Procedente de Guadalajara, su tren iba a Chamartín pero sin pasar por Santa Eugenia, El Pozo, Atocha (¡qué sonidos castizos, cuánta matanza fascista con el nombre de Atocha!); la rutina también saltó por los aires, y en lugar de las salidas habituales, cada dos o tres minutos, los trenes partían cada 15, una cadencia de hora baja, clandestina, aterradora. Domínguez salvó el pellejo el miércoles porque tuvo que llevar su coche al taller y decidió ir en él al trabajo. Ayer pudo volver a leer: hojeaba el periódico Metro, abstraído en la foto de portada y el titular: “Matanza en Madrid”. “Ha sido una salvajada a conciencia”, decía. “Pero te puede pasar en cualquier sitio, en el tren, en la carretera...”
El horror vuelve dura, escéptica y sabia a la gente. “No sé quién lo ha hecho, pero sí sé que no se corresponde con el comportamiento de ETA. Llevamos 30 años sufriéndola y nunca ha actuado así. No son dulces, tampoco tan salvajes.” El tren se para. El luminoso rojo marca las 6.57. Estamos en Vicálvaro, estación anterior a Santa Eugenia. Domínguez sigue hablando: “Suelo ir todos los días hasta Atocha. El tren se llena en Torrejón y Coslada, sube mucha gente del Este, rumanos, polacos, sudamericanos, marroquíes... Pobre gente, cruzan el mundo para ganarse el pan, un día van a trabajar y caen a mitad de camino... Siempre pagan los más débiles”. “En Atocha hay 8 o 10 andenes pero los trenes del Henares siempre entran por las mismas vías”, explica Lourdes Prados, profesora en la Universidad Autónoma, que el miércoles no cogió el tren porque había huelga convocada en su facultad. “Muchas veces coinciden uno al lado del otro, y los andenes están siempre abarrotados, como en Japón. Si llegan a explotar los dos trenes en la estación...”

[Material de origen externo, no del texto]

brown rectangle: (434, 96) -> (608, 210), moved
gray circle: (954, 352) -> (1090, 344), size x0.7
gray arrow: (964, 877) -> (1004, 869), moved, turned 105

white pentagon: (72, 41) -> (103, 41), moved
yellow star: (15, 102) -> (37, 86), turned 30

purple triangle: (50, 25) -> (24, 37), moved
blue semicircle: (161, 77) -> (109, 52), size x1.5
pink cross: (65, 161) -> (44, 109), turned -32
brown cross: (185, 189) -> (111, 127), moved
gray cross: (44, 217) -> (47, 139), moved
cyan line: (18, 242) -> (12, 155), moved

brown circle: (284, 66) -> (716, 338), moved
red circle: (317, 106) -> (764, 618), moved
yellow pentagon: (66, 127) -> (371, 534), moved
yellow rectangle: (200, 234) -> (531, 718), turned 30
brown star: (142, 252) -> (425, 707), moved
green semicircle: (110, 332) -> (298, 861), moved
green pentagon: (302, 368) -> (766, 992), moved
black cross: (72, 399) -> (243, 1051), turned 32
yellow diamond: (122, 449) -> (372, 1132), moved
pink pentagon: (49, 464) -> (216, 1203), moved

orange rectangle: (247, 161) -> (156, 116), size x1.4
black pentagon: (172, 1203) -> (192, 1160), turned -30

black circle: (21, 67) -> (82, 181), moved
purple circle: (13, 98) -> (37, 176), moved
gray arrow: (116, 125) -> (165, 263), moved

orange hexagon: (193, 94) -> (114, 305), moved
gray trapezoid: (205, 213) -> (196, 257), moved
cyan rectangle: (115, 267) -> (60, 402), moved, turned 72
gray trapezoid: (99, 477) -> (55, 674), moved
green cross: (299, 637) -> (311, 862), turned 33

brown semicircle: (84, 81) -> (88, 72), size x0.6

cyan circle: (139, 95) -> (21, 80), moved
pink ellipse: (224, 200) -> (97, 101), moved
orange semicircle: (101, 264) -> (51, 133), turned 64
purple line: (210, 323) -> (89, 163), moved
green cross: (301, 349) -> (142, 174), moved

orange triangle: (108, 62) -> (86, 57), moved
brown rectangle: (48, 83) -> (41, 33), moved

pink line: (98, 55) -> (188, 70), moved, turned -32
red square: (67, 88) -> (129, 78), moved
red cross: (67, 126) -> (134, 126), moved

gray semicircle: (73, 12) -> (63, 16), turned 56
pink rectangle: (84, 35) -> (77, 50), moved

“Eso hubiera sido un auténtico infierno”, dice entre sollozos Mari Burgueño, de 37 años. Es rubia y parece de Europa del Este, pero es española. Trabaja como limpiadora “en una contrata”. Aunque en su vagón hay sólo 11 personas –un chico rubio dormitando, una joven mujer de pelorizado con el periódico plegado y la vista perdida, tres polacos que hablan bajito...–, Burgueño está sentada al lado de un chico alto y reluciente de sonrisa cálida. Es Julio Gomis, de Senegal, 36 años, la piel de un espectacular color chocolate negro. Trabaja en la construcción y lleva cinco años viviendo en España: es legal, está contento. “Dejé mi familia en Senegal, pero me gusta España y siempre me integré bien con mis vecinos. Ahora trabajo en las obras del Museo del Prado.” Las 7.15. Gomis también pasó miedo. “Qué cosa tan terrible. Tomé el tren un poco antes de los de las bombas y estaba cogiendo el autobús en Atocha cuando oí la primera explosión. Vi que la gente miraba, me di la vuelta, explotó la segunda. La gente salió corriendo, se caía por las escaleras... Fue tremendo.” Mari Burgueño sigue sollozando a las 7.17. “Llegué al tren a las 7.05, me bajé en Vicálvaro y allí subí al metro. Cuando llegué al trabajo, llamé a mi marido. El suele ir en el tren de las 7.30, pero nunca sabes... Ahora tengo muchas dudas. ¿Dónde está toda la gente que veo todas las mañanas en el tren? Espero que hayan cogido el autobús. Nos han hecho mucho daño. Pero creo que pueden hacer más.”
A las 7.20 el cielo se tiñe por fin de color violeta. Sanos, salvos y aliviados, los 15 o 20 valientes del primer tren del 12-M se meten en la boca del metro de Chamartín. Y amanece, que no es poco.

* De El País de Madrid. Especial para Página/12.